Todos los días, a eso de las doce del mediodía, el anciano llegaba a la plaza de Viriato, buscaba un banco desocupado y se sentaba. Si había sol, en particular el sol de invierno, siempre tan amable, cerraba los ojos y absorbía con placidez el derroche de energía. Después, rebuscaba en un bolsillo de su abrigo largo y desgastado, sacaba un libro y se ponía a leer, moviendo los labios, como si lo hiciera en voz alta aunque sólo él se oyera.

Cierto sábado de enero, frío, con niebla, no halló banco desocupado. Lo que parecía una excursión de turistas entrados en edad los había ocupado casi todos, mientras parloteaban y daban cuenta de unos bocadillos y botellitas de agua. El anciano se dirigió al único que se había salvado de los invasores y en el que había una mujer oscura, de pelo plateado, con aspecto y vestimenta humildes.

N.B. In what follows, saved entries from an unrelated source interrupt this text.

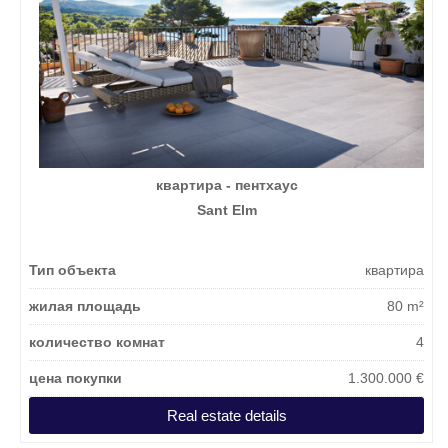
квартира - пентхаус
Sant Elm
Тип объекта
квартира
жилая площадь
80 m²
количество комнат
4
цена покупки
1.300.000 €
Real estate details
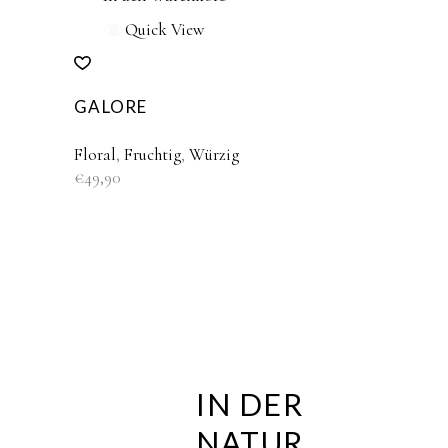
Quick View
GALORE
Floral
,
Fruchtig
,
Würzig
€
49,90
IN DER
NATUR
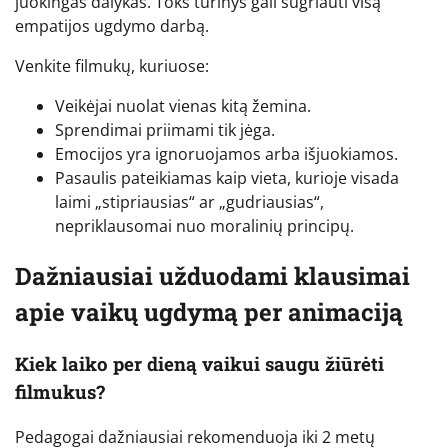
juokingas dalykas. Toks turinys gali sugriauti visą
empatijos ugdymo darbą.
Venkite filmukų, kuriuose:
Veikėjai nuolat vienas kitą žemina.
Sprendimai priimami tik jėga.
Emocijos yra ignoruojamos arba išjuokiamos.
Pasaulis pateikiamas kaip vieta, kurioje visada
laimi „stipriausias“ ar „gudriausias“,
nepriklausomai nuo moralinių principų.
Dažniausiai užduodami klausimai
apie vaikų ugdymą per animaciją
Kiek laiko per dieną vaikui saugu žiūrėti
filmukus?
Pedagogai dažniausiai rekomenduoja iki 2 metų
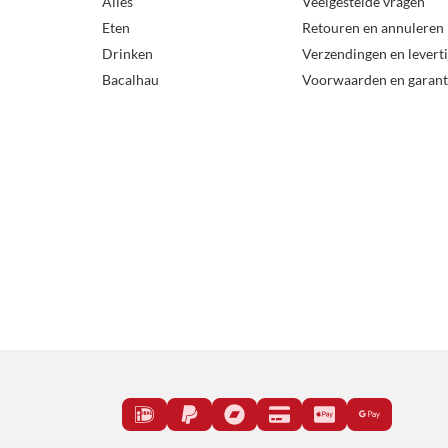
Alles
Veelgestelde vragen
Eten
Retouren en annuleren
Drinken
Verzendingen en levert
Bacalhau
Voorwaarden en garant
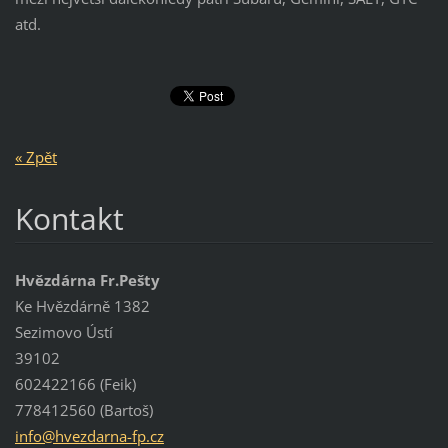
atd.
« Zpět
Kontakt
Hvězdárna Fr.Pešty
Ke Hvězdárně 1382
Sezimovo Ústí
39102
602422166 (Feik)
778412560 (Bartoš)
info@hve
zdarna-f
p.cz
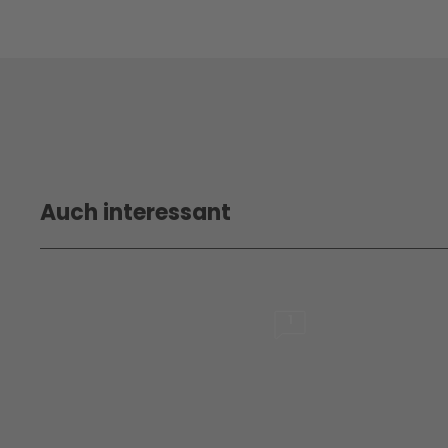
Auch interessant
1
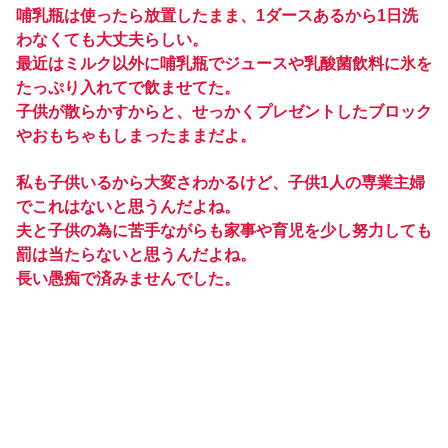
哺乳瓶は使ったら放置したまま、1ダースあるから1日洗
わなくても大丈夫らしい。
最近はミルク以外に哺乳瓶でジュースや乳酸菌飲料に氷を
たっぷり入れてで飲ませてた。
子供が散らかすからと、せっかくプレゼントしたブロック
やおもちゃもしまったままだよ。
私も子供いるから大変さわかるけど、子供1人の専業主婦
でこれはないと思うんだよね。
夫と子供の為に苦手ながらも家事や育児を少し努力しても
罰は当たらないと思うんだよね。
長い愚痴で済みませんでした。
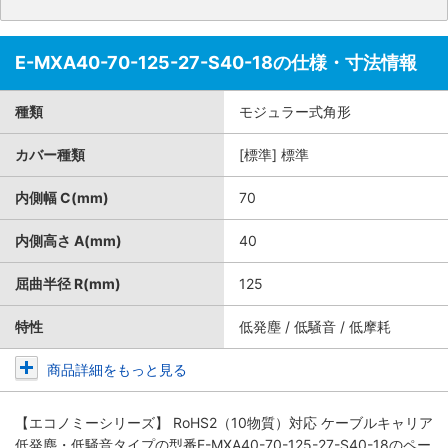
E-MXA40-70-125-27-S40-18の仕様・寸法情報
種類
モジュラー式角形
カバー種類
[標準] 標準
内側幅 C(mm)
70
内側高さ A(mm)
40
屈曲半径 R(mm)
125
特性
低発塵 / 低騒音 / 低摩耗
商品詳細をもっと見る
【エコノミーシリーズ】 RoHS2（10物質）対応 ケーブルキャリア
低発塵・低騒音タイプ
の型番E-MXA40-70-125-27-S40-18のペー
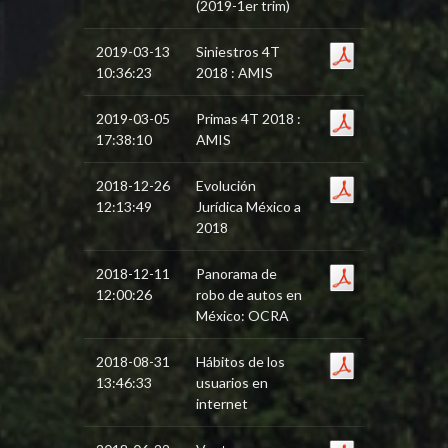
(2019-1er trim)
2019-03-13
Siniestros 4T
10:36:23
2018 : AMIS
2019-03-05
Primas 4T 2018 :
17:38:10
AMIS
2018-12-26
Evolución
12:13:49
Jurídica México a
2018
2018-12-11
Panorama de
12:00:26
robo de autos en
México: OCRA
2018-08-31
Hábitos de los
13:46:33
usuarios en
internet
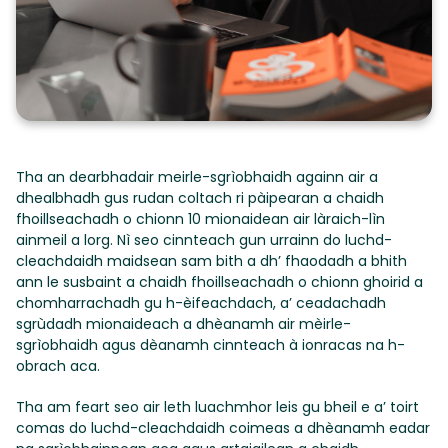
Tha an dearbhadair meirle-sgrìobhaidh againn air a
dhealbhadh gus rudan coltach ri pàipearan a chaidh
fhoillseachadh o chionn 10 mionaidean air làraich-lìn
ainmeil a lorg. Nì seo cinnteach gun urrainn do luchd-
cleachdaidh maidsean sam bith a dh’ fhaodadh a bhith
ann le susbaint a chaidh fhoillseachadh o chionn ghoirid a
chomharrachadh gu h-èifeachdach, a’ ceadachadh
sgrùdadh mionaideach a dhèanamh air mèirle-
sgrìobhaidh agus dèanamh cinnteach à ionracas na h-
obrach aca.
Tha am feart seo air leth luachmhor leis gu bheil e a’ toirt
comas do luchd-cleachdaidh coimeas a dhèanamh eadar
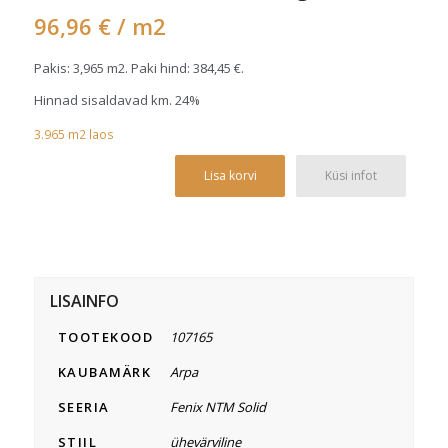
96,96
€
/ m2
Pakis: 3,965 m2. Paki hind:
384,45
€
.
Hinnad sisaldavad km. 24%
3.965
m2
laos
Alterna
Lisa korvi
Küsi infot
LISAINFO
TOOTEKOOD
107165
KAUBAMÄRK
Arpa
SEERIA
Fenix NTM Solid
STIIL
ühevärviline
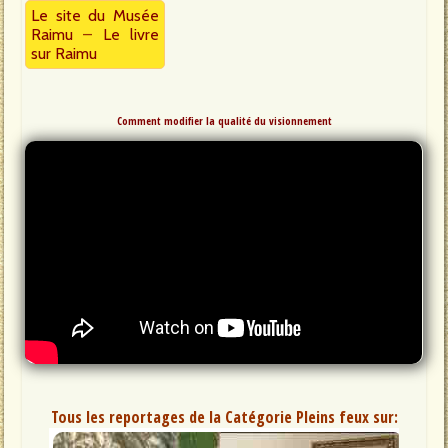
Le site du Musée
Raimu
–
Le livre
sur Raimu
Comment modifier la qualité du visionnement
Tous les reportages de la Catégorie Pleins feux sur:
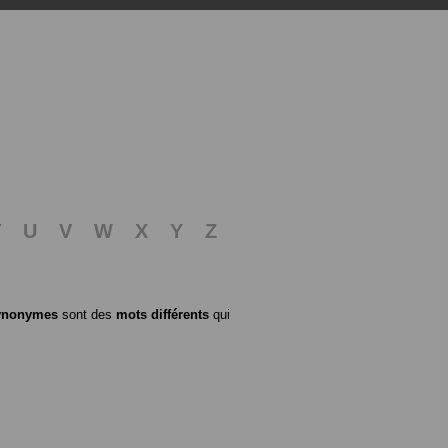
T
U
V
W
X
Y
Z
ynonymes
sont des
mots différents
qui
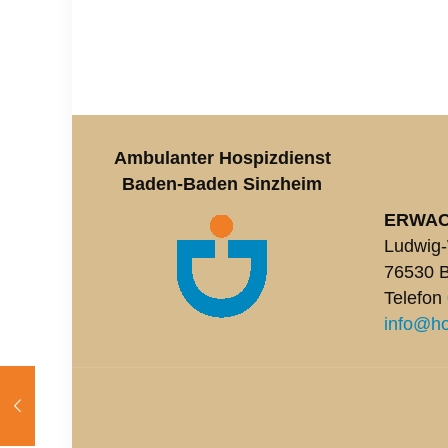
Ambulanter Hospizdienst
Baden-Baden Sinzheim
ERWA
Ludwig-
76530 
Telefon
info@ho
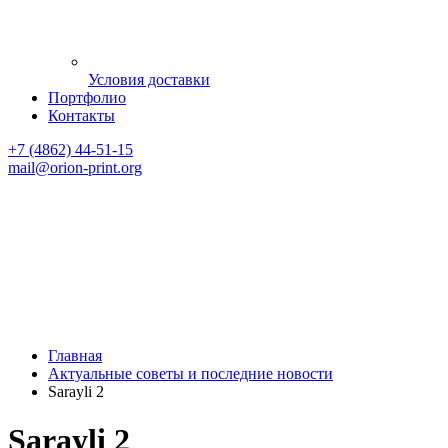
Условия доставки
Портфолио
Контакты
+7 (4862) 44-51-15
mail
@orion-print.org
Главная
Актуальные советы и последние новости
Sarayli 2
Sarayli 2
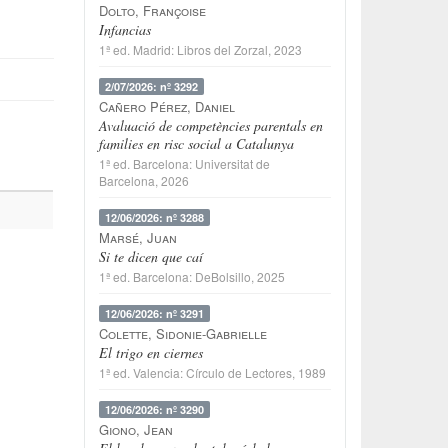
Dolto, Françoise
Infancias
1ª ed.
Madrid
:
Libros del Zorzal
, 2023
2/07/2026: nº 3292
Cañero Pérez, Daniel
Avaluació de competències parentals en
families en risc social a Catalunya
1ª ed.
Barcelona
:
Universitat de
Barcelona
, 2026
12/06/2026: nº 3288
Marsé, Juan
Si te dicen que caí
1ª ed.
Barcelona
:
DeBolsillo
, 2025
12/06/2026: nº 3291
Colette, Sidonie-Gabrielle
El trigo en ciernes
1ª ed.
Valencia
:
Círculo de Lectores
, 1989
12/06/2026: nº 3290
Giono, Jean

-¿Me permite? -preguntó educado, antes de tomar asiento.

Pero ella no pareció escucharlo y permaneció en silencio. El anciano se sentó en un extremo y cerró los ojos, aunque solo un instante.

Después rebuscó en su bolsillo, sacó un librito y se puso a leer. Eso despertó la atención de la mujer.

-¿Es usted un sabio?

El anciano la miró con asombro:

-No, claro que no. ¿Por qué lo cree?

-Porque lee. En la zona de la que yo vengo solo leen los religiosos y los sabios.

El anciano sonrió.

-Lo que yo leo no tiene la menor sabiduría, señora. Mire -cerró el libro para que viera la portada-. No es más que una novelita para pasar el rato.

La mujer bajó la mirada al suelo, súbitamente azorada.

-¿De amores? -preguntó en voz muy baja.

El anciano carraspeó, algo confuso.

-Bueno. Aún lo estoy empezado. No sé si será de intriga, de acción o de las que usted dice. De momento va de dos personas de cierta edad, hombre y mujer, que se encuentran por azar...

La mujer se puso en pie, como si de pronto tuviese prisa o hubiese recordado una tarea urgente.

-¿Se va? ¿Le ha molestado algo de lo que he dicho? -preguntó perplejo el anciano.

Ella lo miró de frente y desde arriba.

-Tenga cuidado. Los libros son muy, muy peligrosos. Algunos tienen el poder de transformarse en realidad. El anciano suspiró.

-Lo sé. Por eso leo. Y creo que no tardaré en leer la historia de una mujer oscura que se sienta a conversar conmigo sin temor, en una mañana de niebla y frío en pleno invierno, en esta ciudad y en esta misma plaza.

Aunque ella ya no lo miró antes de irse, el anciano le intuyó una sonrisa y supo que no tardaría en volver a verla en la misma plaza y compartiendo banco. En el peor de los casos solo tendría que cambiar de libro y buscar el adecuado en la hermosa biblioteca que tenía enfrente.